3.5.Het beroep van [eiseres] op verjaring van de verbeurde dwangsommen is wel tegen de rechtmatigheid van de dwangbevelen gericht. Tegen beide dwangbevelen heeft [eiseres] tijdig verzet ingesteld. In dat kader had zij zich kunnen beroepen op verjaring. Dat [eiseres] dat niet heeft gedaan, is voor de voorzieningenrechter geen reden om aan te nemen dat de verzetvonnissen van de rechtbank en het arrest van het gerechtshof, die inmiddels kracht van gewijsde hebben gekregen, wat betreft de rechtmatigheid van beide dwangbevelen op een juridische misslag berusten. De voorzieningenrechter voegt daar ten overvloede aan toe dat de burgemeester van Breda, om aanspraak te kunnen maken op de dwangsom, uitdrukkelijk aan [eiseres] dient mede te delen dat hij een overtreding van de last heeft geconstateerd en dat zij dientengevolge een dwangsom heeft verbeurd. Hieruit volgt dat de verjaringstermijn van elke dwangsom pas gaat lopen vanaf de dag dat door de burgemeester aan [eiseres] is medegedeeld dat hij aanspraak maakt op een dwangsom. Dat betekent dat de eerste verjaringstermijn van zes maanden is gaan lopen na de mededeling van de burgemeester d.d. 29 april 2004. Er is gesteld noch gebleken dat de vanaf deze datum door [eiseres] verbeurde dwangsommen zijn verjaard.
3.6. Voorgaande overwegingen leiden ertoe dat de gevorderde voorzieningen zullen worden geweigerd. Als de in het ongelijk te stellen partij zal [eiseres] worden veroordeeld in de kosten van dit geding. Deze kosten worden aan de zijde van de gemeente begroot op een bedrag van EUR 1.079,-, samengesteld uit een bedrag van EUR 263,- aan griffierecht en een bedrag van EUR 816,- aan salaris van de advocaat. De gevorderde wettelijke rente over dit bedrag zal worden toegewezen vanaf 14 dagen na de betekening van dit vonnis. De kostenveroordeling zal ambtshalve uitvoerbaar bij voorraad worden verklaard.

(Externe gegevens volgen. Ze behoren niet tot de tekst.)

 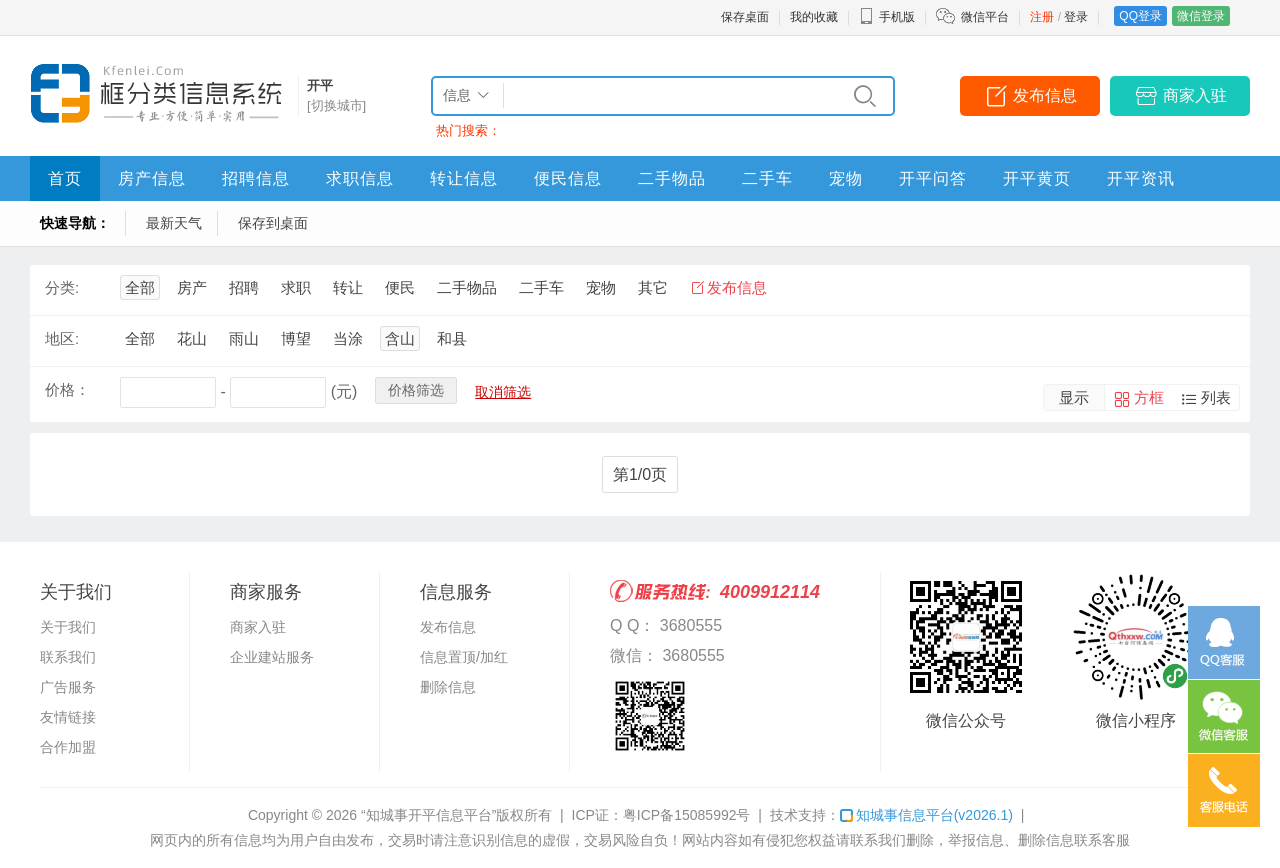 What do you see at coordinates (65, 178) in the screenshot?
I see `首页` at bounding box center [65, 178].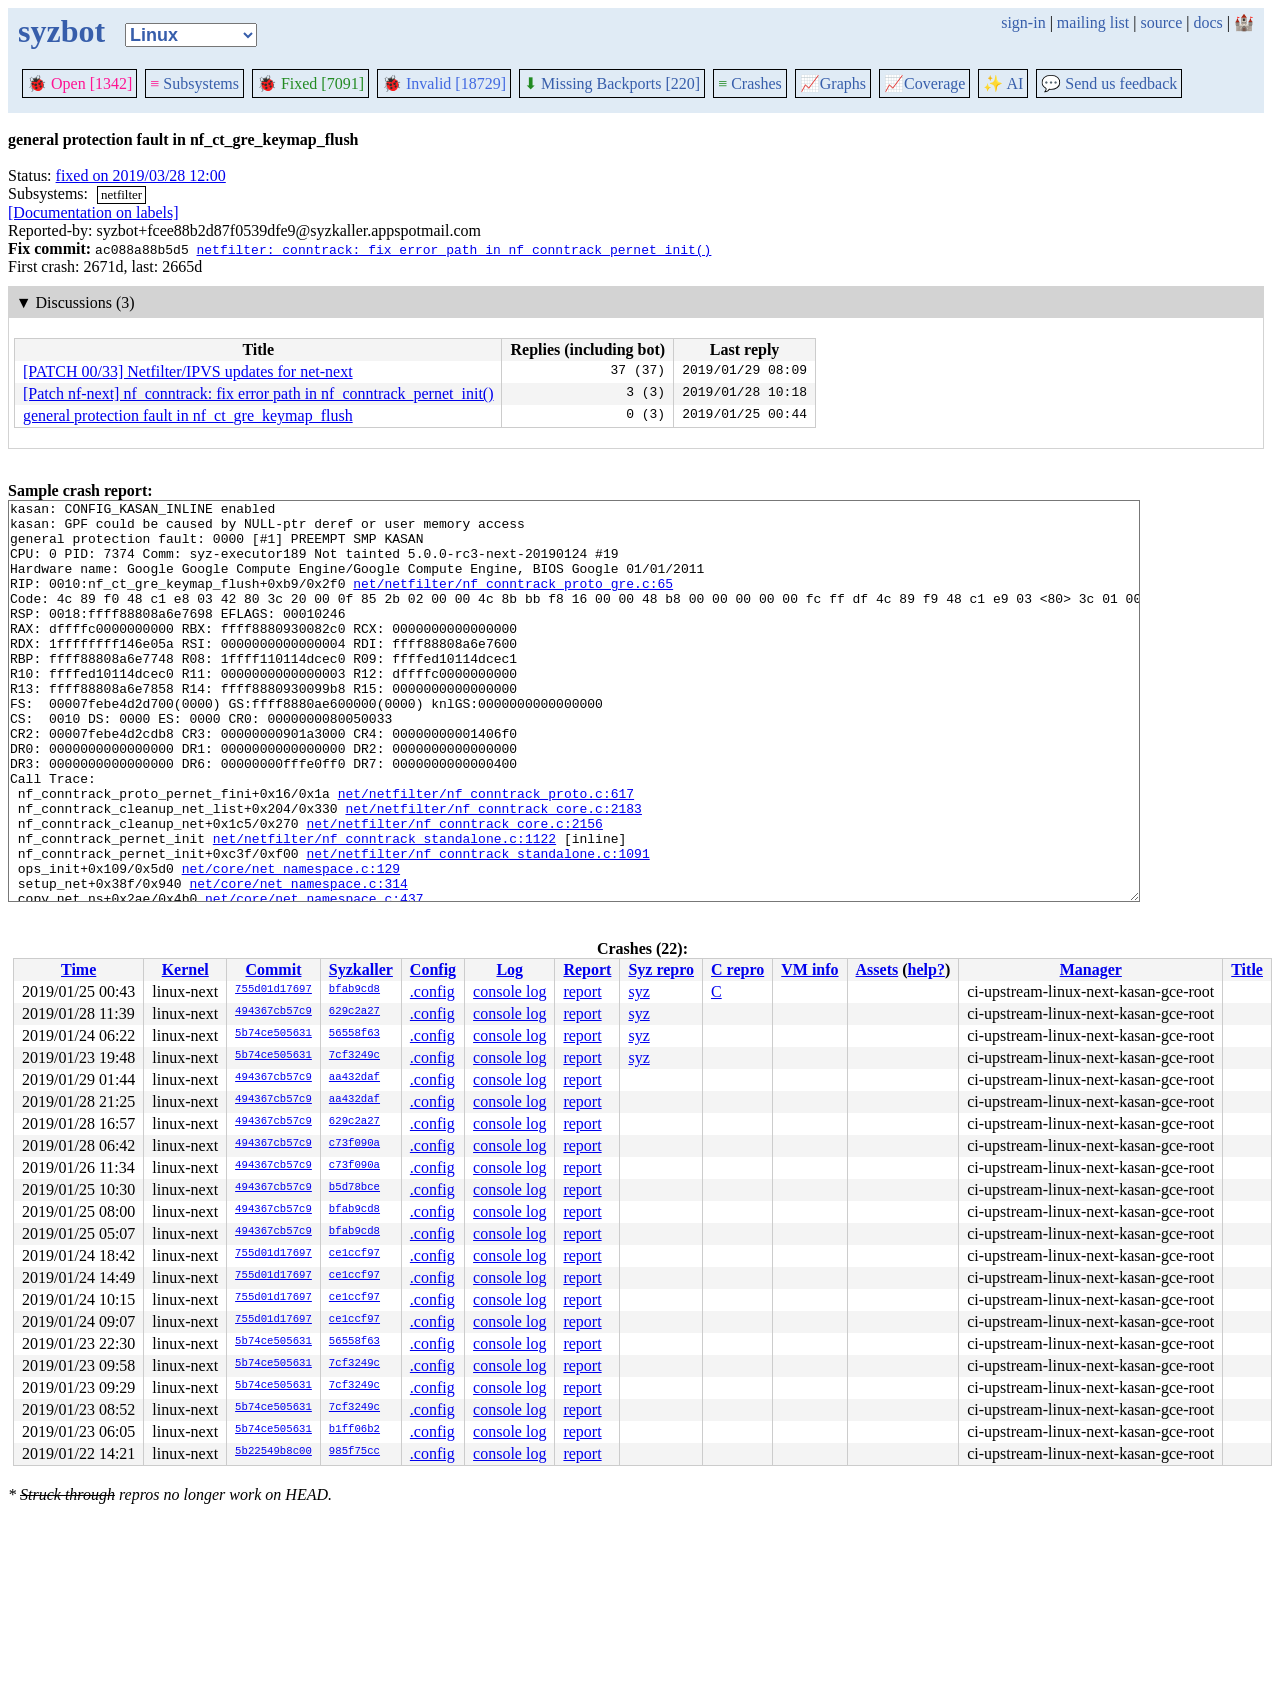 This screenshot has height=1696, width=1272. I want to click on [Documentation on labels], so click(93, 212).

wijst de vorderingen van eiseres af;
veroordeelt eiseres in de kosten van het geding, voorzover gevallen aan de zijde van gedaagde, tot op heden begroot op EUR 1.079,-, te vermeerderen met de wettelijke rente over dit bedrag vanaf veertien dagen na betekening van dit vonnis tot aan de dag der algehele voldoening;
verklaart dit vonnis ten aanzien van de kostenveroordeling uitvoerbaar bij voorraad.
Dit vonnis is gewezen door mr. Leijten en in het openbaar uitgesproken in tegenwoordigheid van de griffier mr. De Baar op 20 mei 2010.